*** Block opens ***

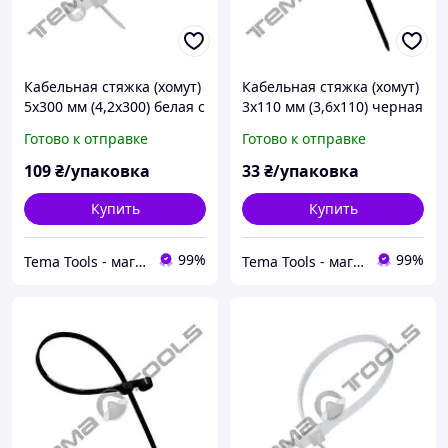
Кабельная стяжка (хомут)
Кабельная стяжка (хомут)
5x300 мм (4,2x300) белая c
3x110 мм (3,6x110) черная
монтажным отверстием
c монтажным отверстием
Готово к отправке
Готово к отправке
для крепления
для крепления
109
₴/упаковка
33
₴/упаковка
Купить
Купить
99%
99%
Tema Tools - магазин електромонтажної продукції
Tema Tools - магазин електромонтажної продукції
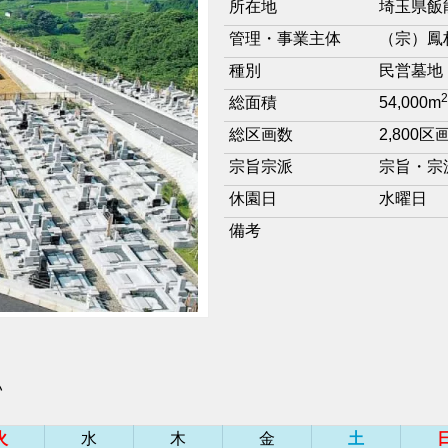
所在地
埼玉県飯能
管理・事業主体
（宗）鳳
種別
民営墓地
2
総面積
54,000m
総区画数
2,800区
宗旨宗派
宗旨・宗
休園日
水曜日
備考
い
火
水
木
金
土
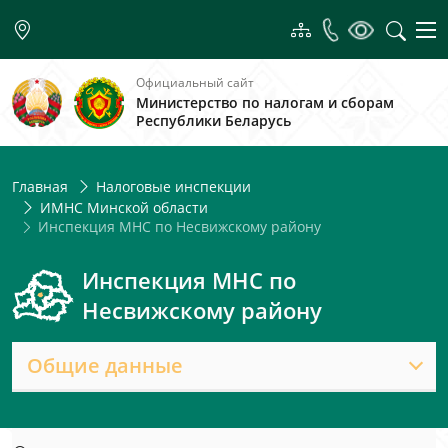
Официальный сайт
Министерство по налогам и сборам
Республики Беларусь
Главная
Налоговые инспекции
ИМНС Минской области
Инспекция МНС по Несвижскому району
Инспекция МНС по
Несвижскому району
Общие данные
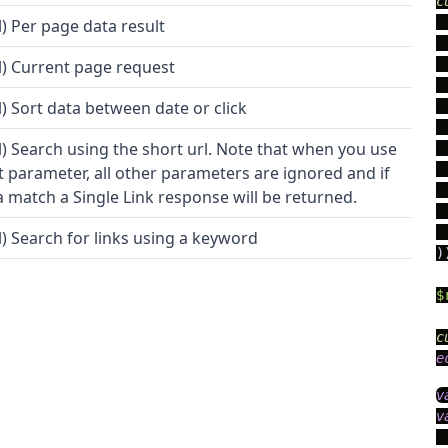
c
 
l) Per page data result
 
l) Current page request
 
 
l) Sort data between date or click
 
 
l) Search using the short url. Note that when you use
 
t parameter, all other parameters are ignored and if
 a match a Single Link response will be returned.
 
l) Search for links using a keyword
))
$
c
e
v
v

*** Block closes ***

### ASSIGNMENT
The finished answer is an exact repetition of the listing, with every picture removed.

### COMPLETED TASK
Кабельная стяжка (хомут)
Кабельная стяжка (хомут)
5x300 мм (4,2x300) белая c
3x110 мм (3,6x110) черная
монтажным отверстием
c монтажным отверстием
Готово к отправке
Готово к отправке
для крепления
для крепления
109
₴/упаковка
33
₴/упаковка
Купить
Купить
99%
99%
Tema Tools - магазин електромонтажної продукції
Tema Tools - магазин електромонтажної продукції
所在地
埼玉県飯能
管理・事業主体
（宗）鳳
種別
民営墓地
2
総面積
54,000m
総区画数
2,800区
宗旨宗派
宗旨・宗
休園日
水曜日
備考
い
火
水
木
金
土
Официальный сайт
Министерство по налогам и сборам
Республики Беларусь
Главная
Налоговые инспекции
ИМНС Минской области
Инспекция МНС по Несвижскому району
Инспекция МНС по
Несвижскому району
Общие данные
c
 
l) Per page data result
 
l) Current page request
 
 
l) Sort data between date or click
 
 
l) Search using the short url. Note that when you use
 
t parameter, all other parameters are ignored and if
 a match a Single Link response will be returned.
 
l) Search for links using a keyword
))
$
c
e
v
v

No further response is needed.